Spécialité: Pédiatrie
Theme: Hypothyroidies congénitales

Génétique moléculaire des hypothyroïdies congénitales

Dr M. Polak

Service d’endocrinologie et diabétologie pédiatrique et Unité INSERM 457

Hôpital Robert Debré, Paris

 

Des avancées récentes liées aux approches de la biologie moléculaire ont permis d’élucider le mécanisme de plusieurs formes d’hypothyroïdies congénitales.
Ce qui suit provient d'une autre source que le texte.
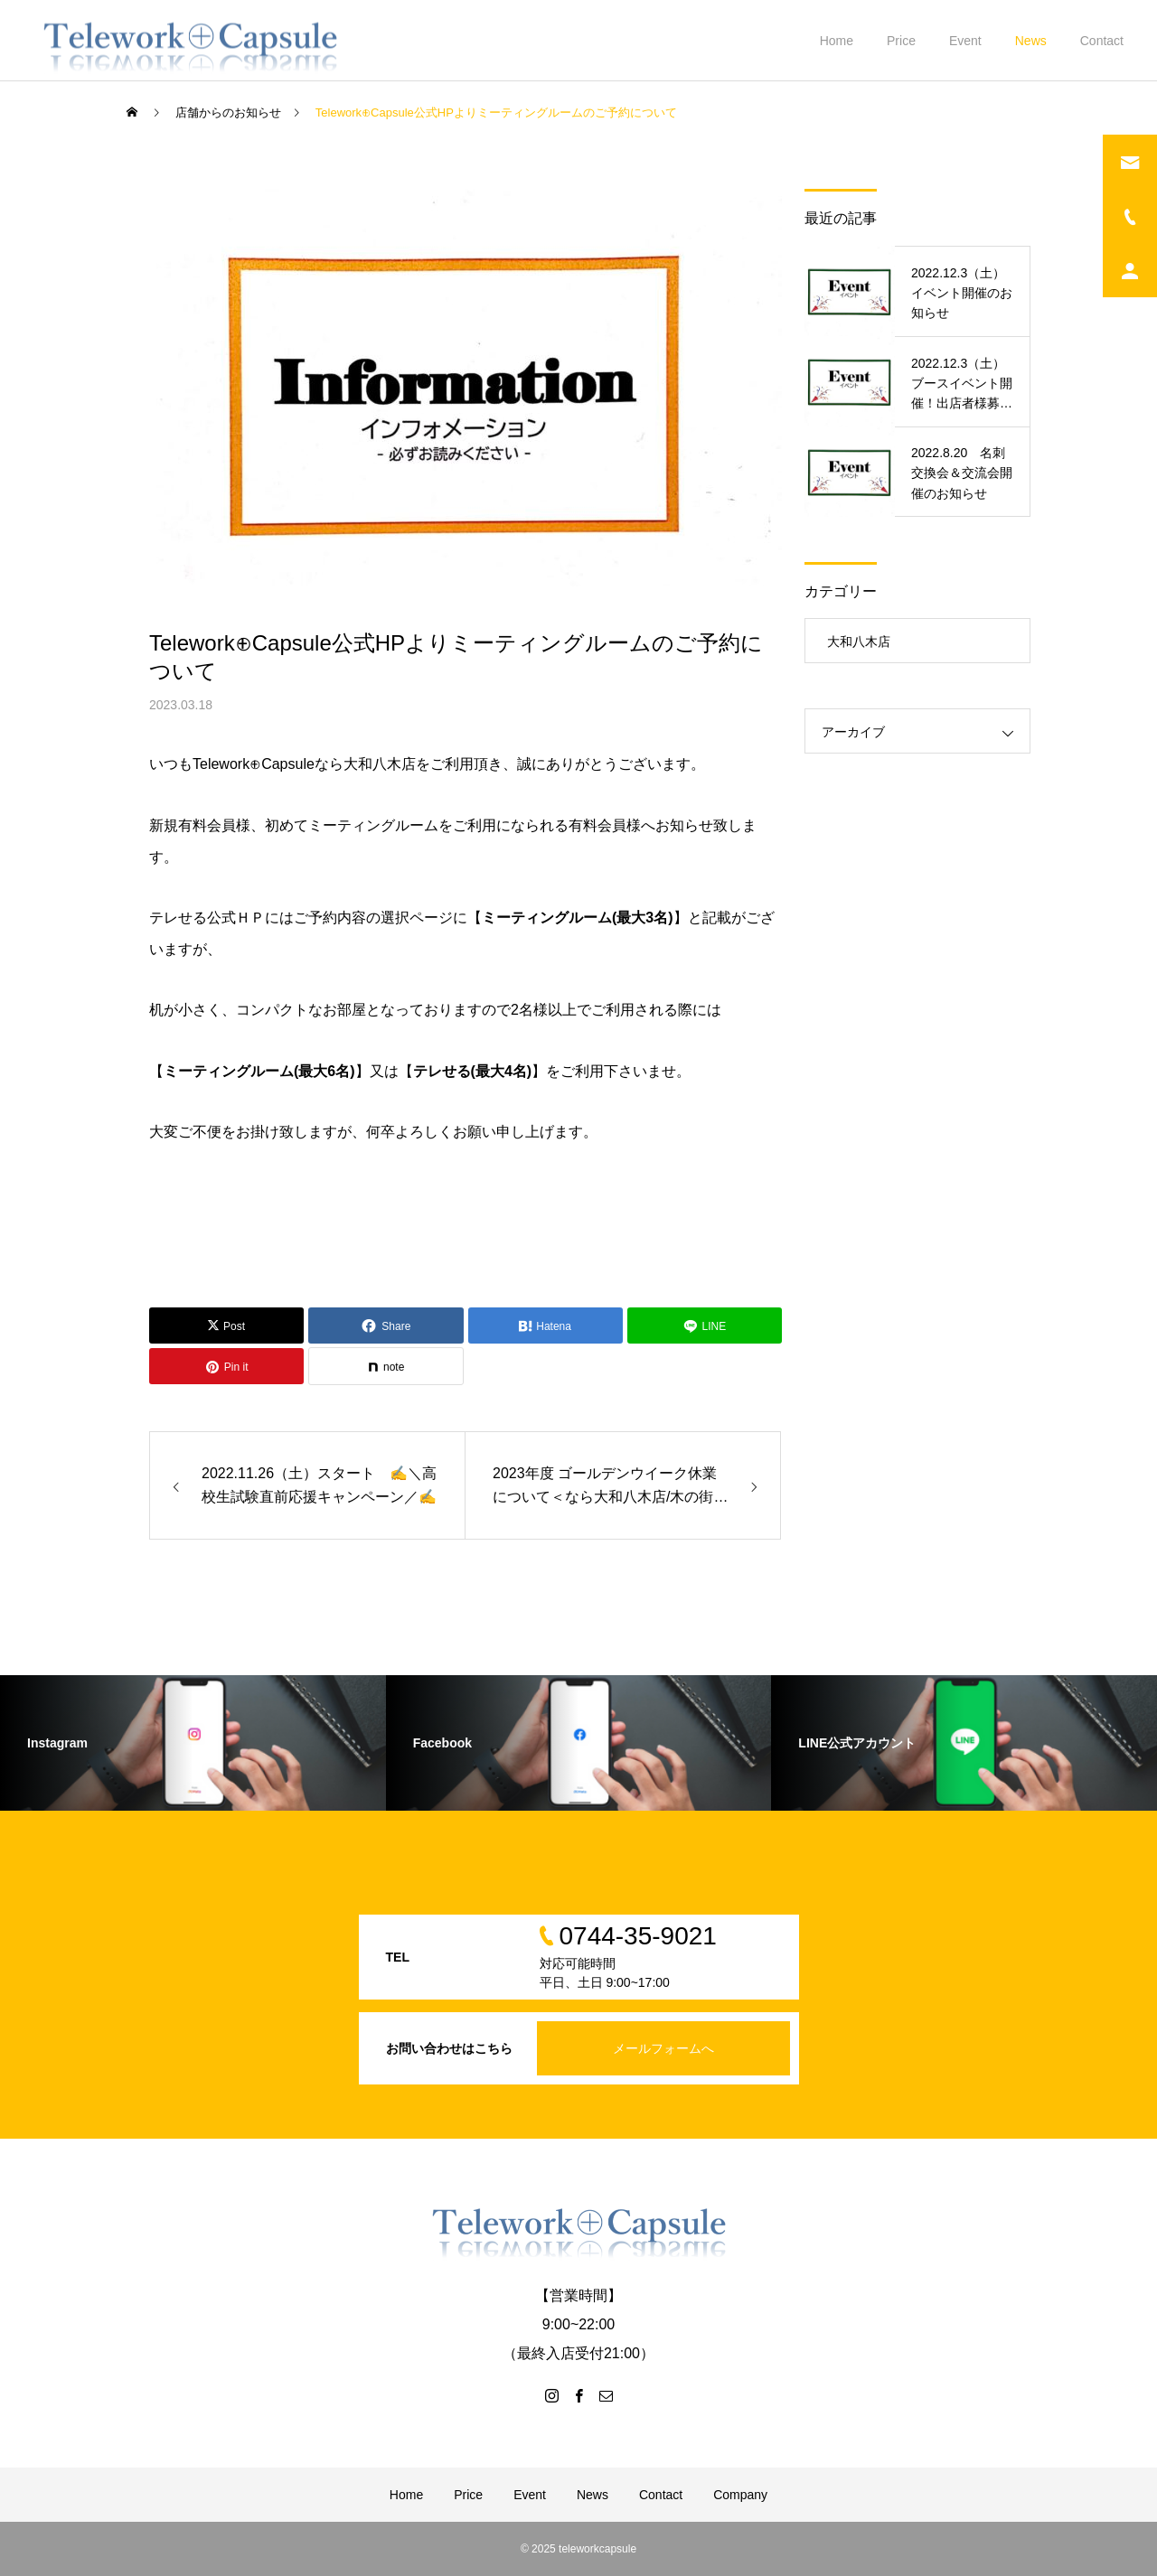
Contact (1102, 40)
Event (965, 40)
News (1031, 40)
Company (740, 2494)
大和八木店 (858, 641)
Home (836, 40)
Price (901, 40)
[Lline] (704, 1325)
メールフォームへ (663, 2048)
L’hypothyroïdie congénitale est une des maladies endocriniennes de l’enfant les plus fréquentes : 1 sur 3800 naissances. Pour que la fonction thyroïdienne soit assurée, il faut d’une part que le développement de la glande thyroïde s’effectue normalement et d’autre part, que l’ensemble du système hypothalamo-hypophyso-thyroïdien soit fonctionnel. A tous ces niveaux, les anomalies dans les gènes codants pour les différentes protéines impliquées ont été décrites.

Ainsi une hypothyroïdie centrale a été reliée à une mutation à l’état homozygote dans le gène codant pour la sous unité Béta de la thyrotropine (Doeker 1998). Des cas d’hypothyroïdie congénitale primaire avec goître ont été reliées soit à des mutations dans le gène de la thyropéroxydase, soit à des mutations du gène de la thyroglobuline (Ishikawa 1996; Medeiros-Neto 1997). Ces dernières anomalies entraînent un défaut de l’organification de l’iode et donc de la synthèse des hormones thyroïdiennes.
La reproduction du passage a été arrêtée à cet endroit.